«America first» – auch ohne Trump
Einige europäische Industrieunternehmen im Bereich erneuerbarer Energien denken laut darüber nach, ihren Standort in die USA zu verlegen. Kann Europa dies verhindern? Lesen Sie die Einschätzung dazu im Beitrag von Silke Humbert, Nachhaltigkeitsökonomin.
Text: Silke Humbert
Ein von der kalifornischen Sonne gebräunter Mann mit Sonnenbrille überholt in seinem Tesla die anderen Autos und winkt den Leuten im Rückspiegel dabei freundlich zu. So oder so ähnlich sieht der Alptraum europäischer Politiker heute aus. Die Liste der europäischen Industrieunternehmen im Bereich erneuerbarer Energien, die laut darüber nachdenken, ihren Standort in die USA zu verlegen, wird immer länger. Auch eine eigens eingerichtete transatlantische Arbeitsgruppe konnte die Amerikaner nicht dazu bewegen, Europa in ihre Subventionspolitik für umweltfreundliche Energien mit aufzunehmen.
Um die grossen Veränderungen deutlich zu machen, die mit der Erfüllung der Pariser Klimaziele einhergehen, kann zwischen dem Zeitalter der fossilen Energien und Netto-Null unterschieden werden. Im Zeitalter der fossilen Energien haben die USA eine energiepolitisch äusserst komfortable Situation: Durch ihre hohen Reserven an fossilen Energieträgern konsumieren sie nicht mehr Energie, als sie selbst produzieren, und sind somit praktisch energieunabhängig.
Im Netto-Null-Zeitalter ergibt sich für die USA ein komplett anderes Bild
Die Grafik unten zeigt die lokalen Produktionskapazitäten umweltfreundlicher Energien weltweit. Im Bereich Photovoltaik entfallen knapp 90 Prozent der globalen Produktionskapazitäten auf China. Die USA und Europa stellen hingegen bloss 2 Prozent. Auch bei Lithium-Ionen-Batterien ist China mit einem Anteil von knapp 80 Prozent der weltweiten Produktionskapazitäten klar führend, die USA und Europa steuern lediglich 3 Prozent bzw. 4 Prozent bei. Bei Wind (10 Prozent) und Wasserstoff (8 Prozent) sind die Produktionskapazitäten der USA zwar leicht höher, aber eines ist klar: Von einer Energieunabhängigkeit im Netto-Null-Zeitalter sind die USA meilenweit entfernt.
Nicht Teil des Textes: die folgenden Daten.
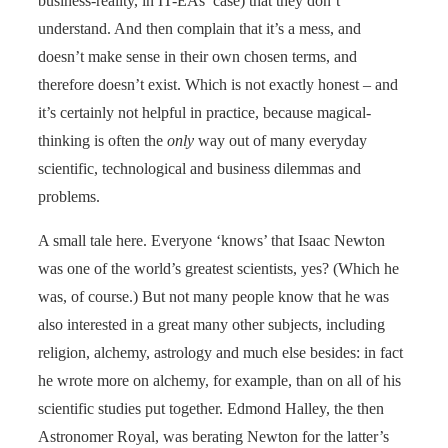
business-reality, in IT-EAs’ case) that they don’t
understand. And then complain that it’s a mess, and
doesn’t make sense in their own chosen terms, and
therefore doesn’t exist. Which is not exactly honest – and
it’s certainly not helpful in practice, because magical-
thinking is often the
only
way out of many everyday
scientific, technological and business dilemmas and
problems.
A small tale here. Everyone ‘knows’ that Isaac Newton
was one of the world’s greatest scientists, yes? (Which he
was, of course.) But not many people know that he was
also interested in a great many other subjects, including
religion, alchemy, astrology and much else besides: in fact
he wrote more on alchemy, for example, than on all of his
scientific studies put together. Edmond Halley, the then
Astronomer Royal, was berating Newton for the latter’s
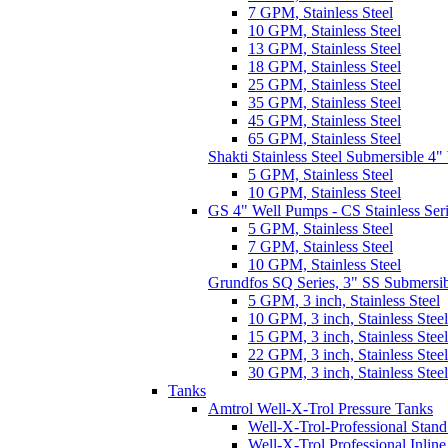
7 GPM, Stainless Steel
10 GPM, Stainless Steel
13 GPM, Stainless Steel
18 GPM, Stainless Steel
25 GPM, Stainless Steel
35 GPM, Stainless Steel
45 GPM, Stainless Steel
65 GPM, Stainless Steel
Shakti Stainless Steel Submersible 4
5 GPM, Stainless Steel
10 GPM, Stainless Steel
GS 4" Well Pumps - CS Stainless Ser
5 GPM, Stainless Steel
7 GPM, Stainless Steel
10 GPM, Stainless Steel
Grundfos SQ Series, 3" SS Submersi
5 GPM, 3 inch, Stainless Steel
10 GPM, 3 inch, Stainless Steel
15 GPM, 3 inch, Stainless Steel
22 GPM, 3 inch, Stainless Steel
30 GPM, 3 inch, Stainless Steel
Tanks
Amtrol Well-X-Trol Pressure Tanks
Well-X-Trol-Professional Stan
Well-X-Trol Professional Inlin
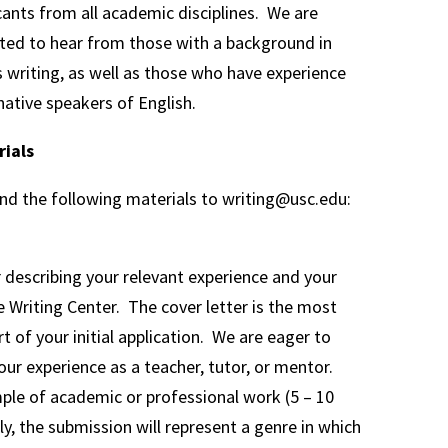
nts from all academic disciplines. We are
ested to hear from those with a background in
s writing, as well as those who have experience
ative speakers of English.
rials
end the following materials to writing@usc.edu:
r describing your relevant experience and your
he Writing Center. The cover letter is the most
t of your initial application. We are eager to
our experience as a teacher, tutor, or mentor.
ple of academic or professional work (5 – 10
ly, the submission will represent a genre in which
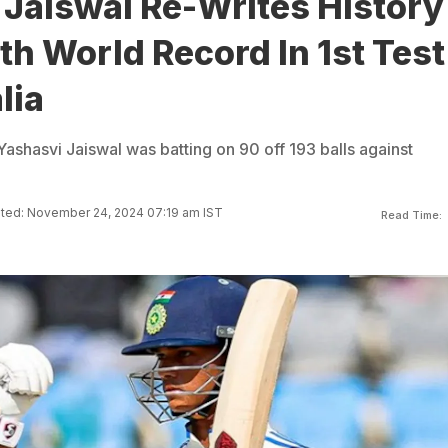
 Jaiswal Re-Writes History
h World Record In 1st Test
lia
ashasvi Jaiswal was batting on 90 off 193 balls against
ted: November 24, 2024 07:19 am IST
Read Time:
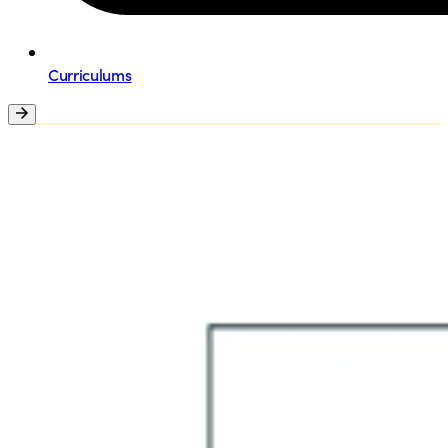
Curriculums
Produktionskapazitäten umweltfreundlicher Energien 2022
Die USA kämpfen mit allen Mitteln
Nun geben die USA kräftig Gegensteuer. Und zwar mit einer protektionistischen Wirtschaftspolitik, die wenig Rücksicht auf die Befindlichkeiten der Partner jenseits des Atlantiks nimmt. Vorrangige Ziele der letzten Gesetzesvorhaben wie des Inflation Reduction Act sind der Aufbau von lokalen Produktionskapazitäten und die Unabhängigkeit bei der Beschaffung kritischer Güter. Um diese Ziele zu erreichen, ist die Gewährung von Steuergutschriften oft an Bedingungen gekoppelt. Voraussetzungen sind beispielsweise die lokale Produktion oder die Materialbeschaffung im Inland oder zumindest von einem Freihandelspartner. Dies soll die heimische Wirtschaft ankurbeln und die Energieunabhängigkeit der USA auch im neuen Zeitalter der erneuerbaren Energien fördern.
Ausweg für Europa: «Buy European»?
Für die Europäer sind diese protektionistischen Massnahmen ein mehrfacher Schlag ins Gesicht. Zum einen sind sie grosse Verfechter des Freihandels, dessen Vorteile sie nicht zuletzt innerhalb der Europäischen Union spüren. Zum anderen verbietet das EU-Beihilfegesetz staatliche Unterstützung durch die Mitgliedsstaaten, um den Wettbewerb und die Solidarität innerhalb des Binnenmarktes nicht zu verzerren.
Ein ähnlich protektionistisches Programm mit einer klaren «Buy-European»-Philosophie als Antwort wird von den europäischen Entscheidungsträgern bis jetzt mehrheitlich abgelehnt. Gutes Zureden allein wird jedoch ein Abwandern eines Teils der europäischen Industrie in die USA nicht verhindern können. Es wäre bitter für Europa, wenn es ausgerechnet von den USA, die sich unter Ex-Präsident Donald Trump noch nicht mal zum Pariser Klimaziel bekannten, nun rechts überholt würde.